> **Assignment**
What is the number of lines in the data that hold the string "سایت"? Reply with that number only.
::::
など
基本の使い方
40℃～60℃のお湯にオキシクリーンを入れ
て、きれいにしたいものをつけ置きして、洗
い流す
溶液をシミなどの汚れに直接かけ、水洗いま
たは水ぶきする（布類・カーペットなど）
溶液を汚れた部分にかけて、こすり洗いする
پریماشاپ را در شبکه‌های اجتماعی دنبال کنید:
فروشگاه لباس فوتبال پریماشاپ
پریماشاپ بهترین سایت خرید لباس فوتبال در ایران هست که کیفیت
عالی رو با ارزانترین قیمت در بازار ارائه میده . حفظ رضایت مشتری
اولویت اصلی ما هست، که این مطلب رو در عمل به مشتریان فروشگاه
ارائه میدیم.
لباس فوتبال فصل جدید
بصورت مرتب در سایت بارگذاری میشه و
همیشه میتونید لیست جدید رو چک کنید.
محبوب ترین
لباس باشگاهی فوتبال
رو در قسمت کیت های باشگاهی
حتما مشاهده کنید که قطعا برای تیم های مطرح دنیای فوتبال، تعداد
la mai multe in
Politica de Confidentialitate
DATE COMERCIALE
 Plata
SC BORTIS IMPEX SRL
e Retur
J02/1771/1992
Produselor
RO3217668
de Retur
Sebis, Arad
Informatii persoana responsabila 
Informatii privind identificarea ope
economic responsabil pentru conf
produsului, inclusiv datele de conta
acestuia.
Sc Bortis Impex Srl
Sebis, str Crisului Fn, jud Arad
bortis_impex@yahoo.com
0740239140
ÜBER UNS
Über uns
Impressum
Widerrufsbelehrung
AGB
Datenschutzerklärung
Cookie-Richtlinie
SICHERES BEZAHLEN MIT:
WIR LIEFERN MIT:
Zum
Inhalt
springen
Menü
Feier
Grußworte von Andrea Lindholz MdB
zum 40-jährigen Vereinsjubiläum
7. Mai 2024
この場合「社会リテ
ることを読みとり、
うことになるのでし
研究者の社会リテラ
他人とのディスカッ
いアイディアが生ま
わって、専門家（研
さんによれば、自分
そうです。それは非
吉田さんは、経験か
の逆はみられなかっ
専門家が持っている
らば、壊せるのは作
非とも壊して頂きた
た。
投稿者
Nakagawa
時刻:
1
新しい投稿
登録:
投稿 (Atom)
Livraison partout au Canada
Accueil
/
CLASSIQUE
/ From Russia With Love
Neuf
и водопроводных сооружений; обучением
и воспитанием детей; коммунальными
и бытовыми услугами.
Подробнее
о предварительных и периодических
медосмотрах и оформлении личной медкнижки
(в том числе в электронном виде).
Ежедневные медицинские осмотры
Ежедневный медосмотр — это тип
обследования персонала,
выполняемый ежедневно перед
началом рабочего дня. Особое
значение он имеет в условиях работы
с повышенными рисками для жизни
::::
> **Response**
2